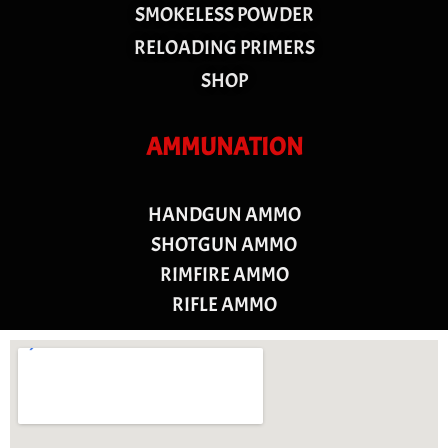
SMOKELESS POWDER
RELOADING PRIMERS
SHOP
AMMUNATION
HANDGUN AMMO
SHOTGUN AMMO
RIMFIRE AMMO
RIFLE AMMO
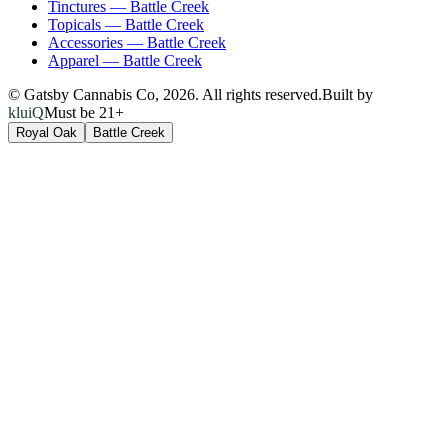
Tinctures
—
Battle Creek
Topicals
—
Battle Creek
Accessories
—
Battle Creek
Apparel
—
Battle Creek
© Gatsby Cannabis Co,
2026
. All rights reserved.
Built by
kluiQ
Must be 21+
Royal Oak
Battle Creek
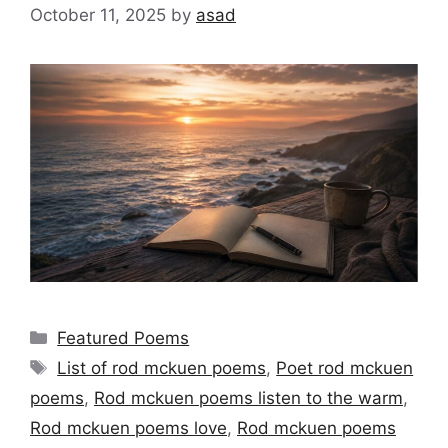
October 11, 2025
by
asad
Categories
Featured Poems
Tags
List of rod mckuen poems
,
Poet rod mckuen
poems
,
Rod mckuen poems listen to the warm
,
Rod mckuen poems love
,
Rod mckuen poems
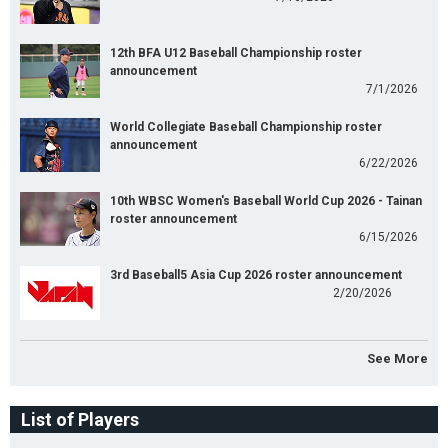
12th BFA U12 Baseball Championship roster
announcement
7/1/2026
World Collegiate Baseball Championship roster
announcement
6/22/2026
10th WBSC Women's Baseball World Cup 2026 - Tainan
roster announcement
6/15/2026
3rd Baseball5 Asia Cup 2026 roster announcement
2/20/2026
See More
List of Players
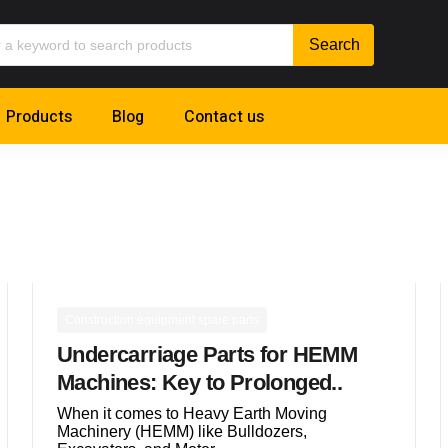
Products
Blog
Contact us
Construction equipment spare parts
Undercarriage Parts for HEMM
Machines: Key to Prolonged..
When it comes to Heavy Earth Moving
Machinery (HEMM) like Bulldozers,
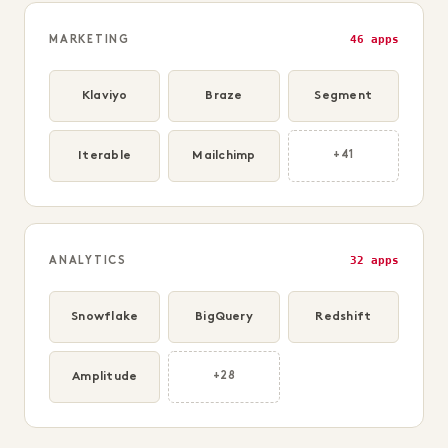
46 apps
MARKETING
Klaviyo
Braze
Segment
Iterable
Mailchimp
+41
32 apps
ANALYTICS
Snowflake
BigQuery
Redshift
Amplitude
+28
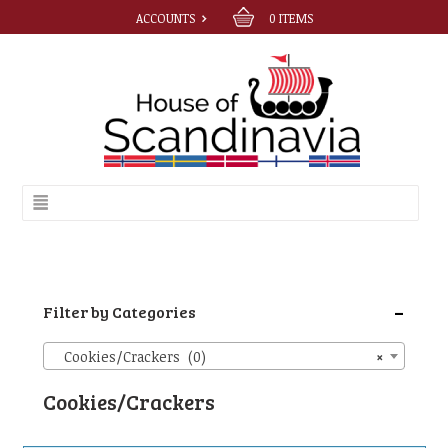
ACCOUNTS
0
ITEMS
-
Filter by Categories
Cookies/Crackers (0)
×
Cookies/Crackers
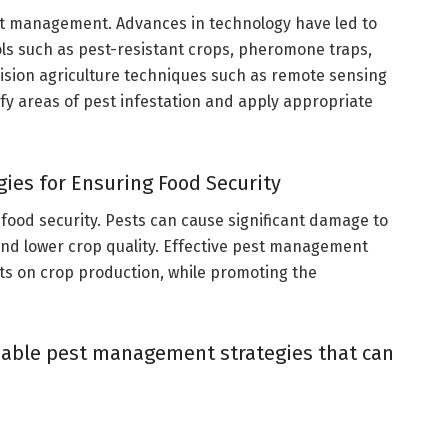
est management. Advances in technology have led to
s such as pest-resistant crops, pheromone traps,
ecision agriculture techniques such as remote sensing
fy areas of pest infestation and apply appropriate
ies for Ensuring Food Security
 food security. Pests can cause significant damage to
 and lower crop quality. Effective pest management
sts on crop production, while promoting the
nable pest management strategies that can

● **Instructions to follow**
Within the material above, find the lines that contain the word "World"; copy them.

● **Answer to this exercise**
World Collegiate Baseball Championship roster
10th WBSC Women's Baseball World Cup 2026 - Tainan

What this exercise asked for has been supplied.